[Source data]
---

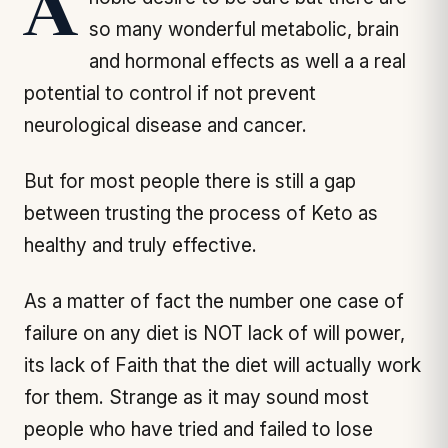
A noble desire to be sure but there are
so many wonderful metabolic, brain
and hormonal effects as well a a real
potential to control if not prevent
neurological disease and cancer.
But for most people there is still a gap
between trusting the process of Keto as
healthy and truly effective.
As a matter of fact the number one case of
failure on any diet is NOT lack of will power,
its lack of Faith that the diet will actually work
for them. Strange as it may sound most
people who have tried and failed to lose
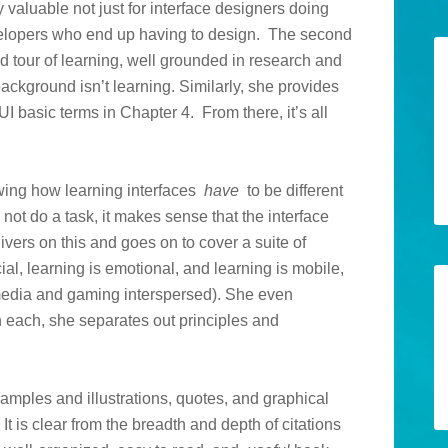
 valuable not just for interface designers doing
evelopers who end up having to design. The second
d tour of learning, well grounded in research and
ackground isn’t learning. Similarly, she provides
I basic terms in Chapter 4. From there, it’s all
owing how learning interfaces
have
to be different
, not do a task, it makes sense that the interface
vers on this and goes on to cover a suite of
cial, learning is emotional, and learning is mobile,
media and gaming interspersed). She even
n each, she separates out principles and
examples and illustrations, quotes, and graphical
It is clear from the breadth and depth of citations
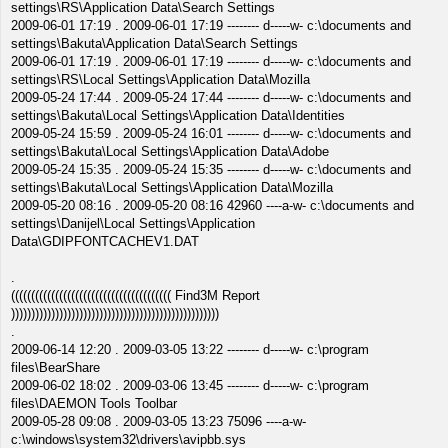
settings\RS\Application Data\Search Settings
2009-06-01 17:19 . 2009-06-01 17:19 -------- d-----w- c:\documents and
settings\Bakuta\Application Data\Search Settings
2009-06-01 17:19 . 2009-06-01 17:19 -------- d-----w- c:\documents and
settings\RS\Local Settings\Application Data\Mozilla
2009-05-24 17:44 . 2009-05-24 17:44 -------- d-----w- c:\documents and
settings\Bakuta\Local Settings\Application Data\Identities
2009-05-24 15:59 . 2009-05-24 16:01 -------- d-----w- c:\documents and
settings\Bakuta\Local Settings\Application Data\Adobe
2009-05-24 15:35 . 2009-05-24 15:35 -------- d-----w- c:\documents and
settings\Bakuta\Local Settings\Application Data\Mozilla
2009-05-20 08:16 . 2009-05-20 08:16 42960 ----a-w- c:\documents and
settings\Danijel\Local Settings\Application
Data\GDIPFONTCACHEV1.DAT
.
(((((((((((((((((((((((((((((((((((((((( Find3M Report
))))))))))))))))))))))))))))))))))))))))))))))))))))
.
2009-06-14 12:20 . 2009-03-05 13:22 -------- d-----w- c:\program
files\BearShare
2009-06-02 18:02 . 2009-03-06 13:45 -------- d-----w- c:\program
files\DAEMON Tools Toolbar
2009-05-28 09:08 . 2009-03-05 13:23 75096 ----a-w-
c:\windows\system32\drivers\avipbb.sys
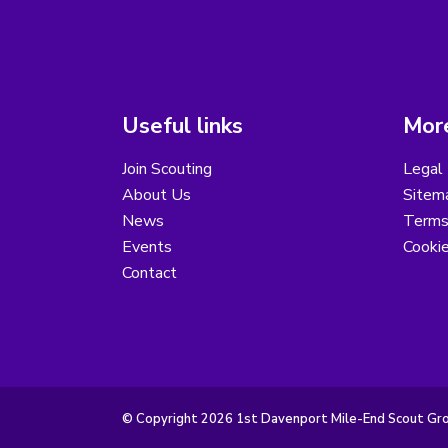
Useful links
More
Join Scouting
Legal 
About Us
Sitem
News
Terms
Events
Cooki
Contact
© Copyright 2026 1st Davenport Mile-End Scout Grou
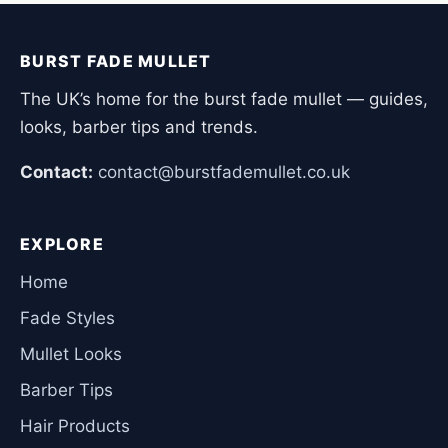
BURST FADE MULLET
The UK’s home for the burst fade mullet — guides,
looks, barber tips and trends.
Contact:
contact@burstfademullet.co.uk
EXPLORE
Home
Fade Styles
Mullet Looks
Barber Tips
Hair Products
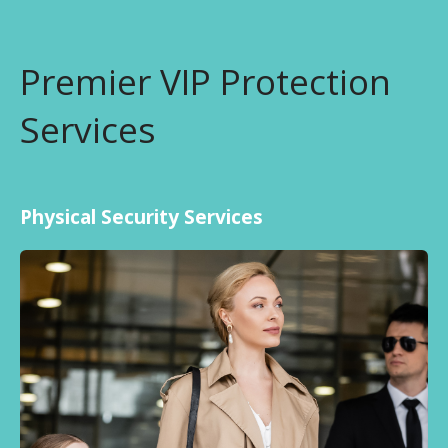
Premier VIP Protection
Services
Physical Security Services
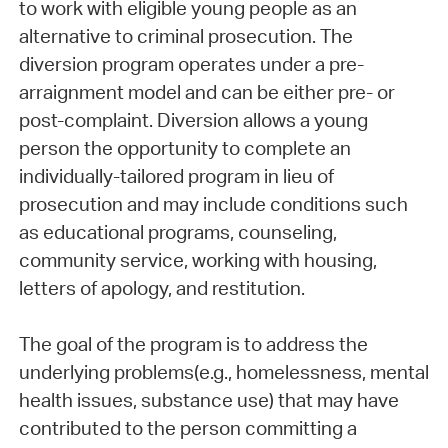
to work with eligible young people as an
alternative to criminal prosecution. The
diversion program operates under a pre-
arraignment model and can be either pre- or
post-complaint. Diversion allows a young
person the opportunity to complete an
individually-tailored program in lieu of
prosecution and may include conditions such
as educational programs, counseling,
community service, working with housing,
letters of apology, and restitution.
The goal of the program is to address the
underlying problems(e.g., homelessness, mental
health issues, substance use) that may have
contributed to the person committing a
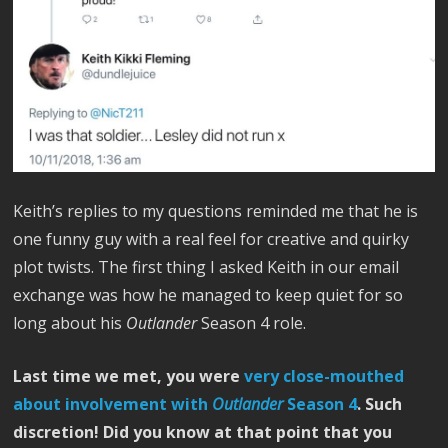
Keith’s replies to my questions reminded me that he is
one funny guy with a real feel for creative and quirky
plot twists. The first thing I asked Keith in our email
exchange was how he managed to keep quiet for so
long about his
Outlander
Season 4 role.
Last time we met, you were
very close-mouthed
about involvement with
Outlander
Season 4
. Such
discretion! Did you know at that point that you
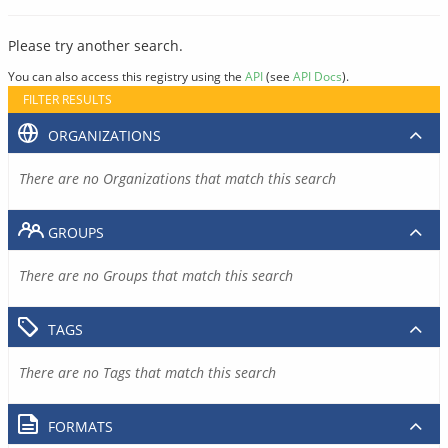
Please try another search.
You can also access this registry using the
API
(see
API Docs
).
FILTER RESULTS
ORGANIZATIONS
There are no Organizations that match this search
GROUPS
There are no Groups that match this search
TAGS
There are no Tags that match this search
FORMATS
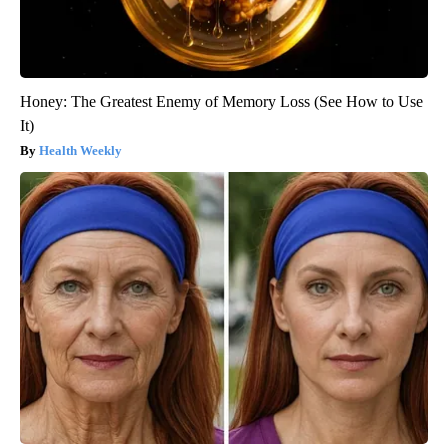
Honey: The Greatest Enemy of Memory Loss (See How to Use
It)
Health Weekly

---

PROBLEM DESCRIPTION:
Would you please print only the lines running from the one with "exchange was how" to the final line of the entries above, exactly as written and without pictures?

EXERCISE RESPONSE:
exchange was how he managed to keep quiet for so
long about his
Outlander
Season 4 role.
Last time we met, you were
very close-mouthed
about involvement with
Outlander
Season 4
. Such
discretion! Did you know at that point that you
Please try another search.
You can also access this registry using the
API
(see
API Docs
).
FILTER RESULTS
ORGANIZATIONS
There are no Organizations that match this search
GROUPS
There are no Groups that match this search
TAGS
There are no Tags that match this search
FORMATS
Honey: The Greatest Enemy of Memory Loss (See How to Use
It)
Health Weekly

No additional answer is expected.